Por Magdalena Aninat Abril 17, 2014

"¡Chile tiene un solo gran adversario, y éste se llama desigualdad!". La frase que enfatizó la presidenta en su primer discurso en el balcón de La Moneda terminaba así: "Y sólo juntos podremos enfrentarla".

¿Quiénes componen ese “juntos”?

El programa del nuevo gobierno y la primera de las tres reformas iniciadas buscan articular un Estado más presente y proveedor, y unos contribuyentes (especialmente el empresariado) aportantes de mayores recursos financieros. Pero entre uno y otros existe el llamado tercer sector, que bien puede ayudar a hacer la diferencia.

Este actor privado cuenta con el aval de no perseguir fines de lucro, sino la transformación social, tradicionalmente en áreas como educación, salud y pobreza, y cada vez más en otros ámbitos que tienen impacto directo en la calidad de vida, como son cultura, ciudad, medioambiente. Al Hogar de Cristo se han sumado, por ejemplo, iniciativas como Fundación Mi Parque, dibujando un camino hacia una equidad 2.0.
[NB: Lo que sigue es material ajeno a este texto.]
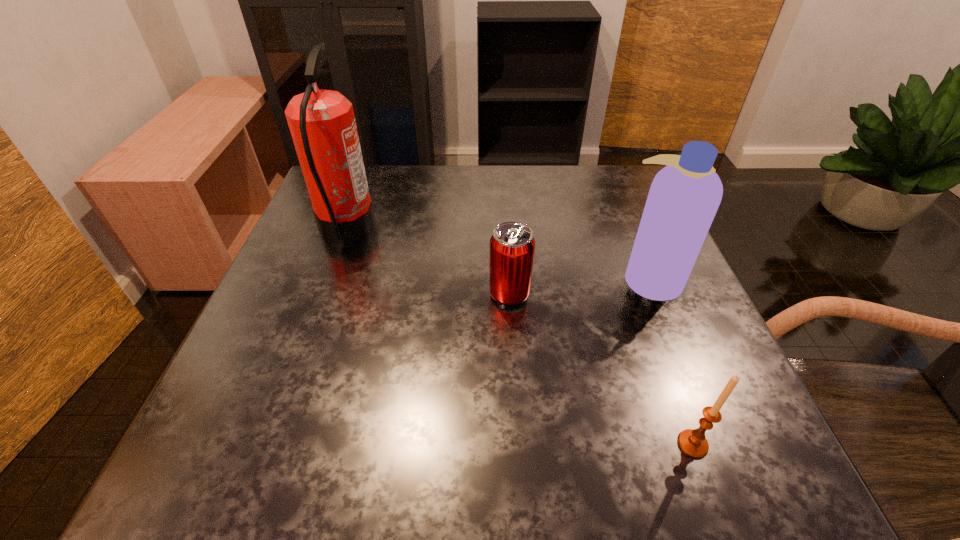 The image size is (960, 540). I want to click on vacant space that satisfies the following two spatial constraints: 1. on the back side of the nearest object; 2. on the front side of the fire extinguisher, so click(x=614, y=231).

Find the location of a particular element. Image resolution: width=960 pixels, height=540 pixels. free space in the image that satisfies the following two spatial constraints: 1. on the front side of the tallest object; 2. on the back side of the third shortest object is located at coordinates (329, 279).

Identify the location of free spot that satisfies the following two spatial constraints: 1. on the front side of the third object from right to left; 2. on the right side of the tallest object. (324, 294).

Locate an element on the screen. Image resolution: width=960 pixels, height=540 pixels. free location that satisfies the following two spatial constraints: 1. on the back side of the second tallest object; 2. on the right side of the third object from right to left is located at coordinates (509, 279).

Where is `free region that satisfies the following two spatial constraints: 1. on the back side of the third object from right to left; 2. on the front side of the tallest object`? This screenshot has width=960, height=540. free region that satisfies the following two spatial constraints: 1. on the back side of the third object from right to left; 2. on the front side of the tallest object is located at coordinates (505, 231).

Find the location of a particular element. free region that satisfies the following two spatial constraints: 1. on the front side of the nearest object; 2. on the right side of the second object from left to right is located at coordinates (519, 444).

Locate an element on the screen. The width and height of the screenshot is (960, 540). free region that satisfies the following two spatial constraints: 1. on the front side of the leftmost object; 2. on the right side of the candle_holder is located at coordinates (269, 444).

The height and width of the screenshot is (540, 960). I want to click on free location that satisfies the following two spatial constraints: 1. on the front side of the fire extinguisher; 2. on the left side of the candle_holder, so click(269, 444).

Locate an element on the screen. free space that satisfies the following two spatial constraints: 1. on the front side of the tallest object; 2. on the left side of the second tallest object is located at coordinates (329, 279).

Identify the location of free space that satisfies the following two spatial constraints: 1. on the front side of the nearest object; 2. on the left side of the fire extinguisher. The image size is (960, 540). (269, 444).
Según el Estudio Comparativo del Sector Sin Fines de Lucro, realizado por el Center for Civil Society Studies de la Johns Hopkins University, en Chile este tipo de organizaciones representan aproximadamente el 1,5% del PIB del país, y dan empleo al 4,9% de la población económicamente activa.

Estas instituciones tienen otras ventajas: trabajan con un horizonte de largo plazo (más allá de los cuatro años de gobierno), pueden adaptarse para dar respuesta a necesidades de bienes públicos específicos, saben innovar, movilizar voluntarios y generar integración no forzada.

El tercer sector tiene el potencial de convertirse en el principal punto de encuentro de una necesaria alianza entre el ámbito público y el privado si se quiere derrotar “juntos” al mentado adversario. Pero ello requiere equilibrar un poco las cosas.

Según el mismo estudio, la principal fuente de financiamiento de las organizaciones sin fines de lucro en Chile es el Estado (46%). Esto ha generado una relación más bien instrumental, donde estas organizaciones se han configurado como proveedores de servicios sociales que el sector público no puede dar directamente, desdibujando con ello el sentido de tener una sociedad civil autónoma, capaz de movilizar temas de relevancia pública y de interés común, que permiten avanzar hacia una mayor equidad. Incentivar la entrada de nuevos participantes en su desarrollo se convierte entonces en una tarea necesaria.

El nivel de desarrollo y creación de riqueza permite identificar que en Chile existe potencial para aumentar el aporte filantrópico, tanto individual como corporativo. Si en Estados Unidos la filantropía representa el 2,1% del PIB, en nuestro país alcanza sólo el 0,27%. En el país del Norte -donde la tradición de giving o give back es parte del ADN de cualquier ciudadano que ha prosperado en su vida-, el 75% de las donaciones provienen de individuos. Más interesante aún es que esta tradición ha dado paso a conceptos como engaged philanthropy y  social investment, evolucionando desde la caridad hacia la inversión social que se preocupa de medir el impacto del aporte en el capital social. Esto implica invertir en planes estratégicos, estudios estadísticos, investigaciones académicas y asesorías que contribuyen a profesionalizar las donaciones como en cualquier otro ámbito de inversión.

Una visión de este alcance permitiría, en una etapa de redefinición de las reglas del juego, convertir al tercer sector en un actor clave contra el adversario de Chile.